Monday Musings: Exploring my neighborhood

Monday musings in paper and ink

I’m trying to make up my mind about where I should categorize this post. In many respects, it belongs to “Monday Musings,” a staple here for quite some time now, and at the same time, it also belongs under my “New York Corona Diaries.” I will settle on the former. I would like to get on with writing about an idea that struck me this morning as I was on my morning power walk before it totally gets lost in the Ethernet.

Noomin’. For the last two months, I’ve been on Noom and dieting and exercising like I had never done before. The dieting was much easier than most other diets I had been on, but that is not to say there wasn’t any effort. The fact that I’ve consistently walked every day except for one day when the rain wouldn’t let up, and that I have topped 10,000 steps EVERYDAY for the last month is a personal achievement for me. See, I was one person who always said you’d have to pay me to make me exercise. I was totally averse to any form of physical exertion. I was just plain lazy.

So although my actual weight is a state secret — I will share that I have lost 15 pounds the last 60 days.

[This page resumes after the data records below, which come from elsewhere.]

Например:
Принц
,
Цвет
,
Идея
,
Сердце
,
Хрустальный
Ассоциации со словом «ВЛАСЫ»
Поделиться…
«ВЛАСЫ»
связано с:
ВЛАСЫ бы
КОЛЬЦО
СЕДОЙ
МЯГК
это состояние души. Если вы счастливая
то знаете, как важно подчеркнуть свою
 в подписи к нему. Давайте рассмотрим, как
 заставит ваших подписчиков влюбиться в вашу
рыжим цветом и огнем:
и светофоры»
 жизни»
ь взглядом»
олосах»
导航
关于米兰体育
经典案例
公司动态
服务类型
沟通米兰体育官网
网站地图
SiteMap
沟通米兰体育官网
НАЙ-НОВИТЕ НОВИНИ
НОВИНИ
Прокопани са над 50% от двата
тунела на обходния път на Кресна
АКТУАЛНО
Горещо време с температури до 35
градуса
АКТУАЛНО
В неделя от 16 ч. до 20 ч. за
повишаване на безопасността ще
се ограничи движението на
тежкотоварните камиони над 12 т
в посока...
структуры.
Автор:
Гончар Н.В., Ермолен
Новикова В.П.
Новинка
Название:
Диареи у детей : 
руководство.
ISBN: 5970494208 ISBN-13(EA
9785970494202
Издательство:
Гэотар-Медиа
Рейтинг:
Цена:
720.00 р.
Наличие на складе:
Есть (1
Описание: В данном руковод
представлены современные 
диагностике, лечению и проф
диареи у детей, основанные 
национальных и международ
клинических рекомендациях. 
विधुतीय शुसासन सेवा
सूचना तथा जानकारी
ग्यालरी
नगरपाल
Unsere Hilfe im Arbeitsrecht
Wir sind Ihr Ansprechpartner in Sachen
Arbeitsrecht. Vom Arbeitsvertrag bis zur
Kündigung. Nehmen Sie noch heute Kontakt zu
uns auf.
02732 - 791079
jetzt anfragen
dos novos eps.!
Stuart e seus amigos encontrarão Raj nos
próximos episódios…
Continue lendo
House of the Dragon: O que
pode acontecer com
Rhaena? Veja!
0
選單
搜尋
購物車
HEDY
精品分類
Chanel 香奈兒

I know I would’ve lost more had I not indulged in a treat or two (or three) during this whole course, but I’m not going to beat myself up over this. The point is that I have lost THAT much — in a healthy way that didn’t see any adverse effects like hair loss or rashes or some other reaction that I had suffered with other diets. And so far, it looks like this is a lifestyle change that I can actually live with. This one is working for me.

But today is not the day when I will share with you my favorite recipes from the diet or the learnings from the new eating habits I’ve acquired. I want to talk about how my daily walks have brought me around my neighborhood and made me explore it and see things in a new light.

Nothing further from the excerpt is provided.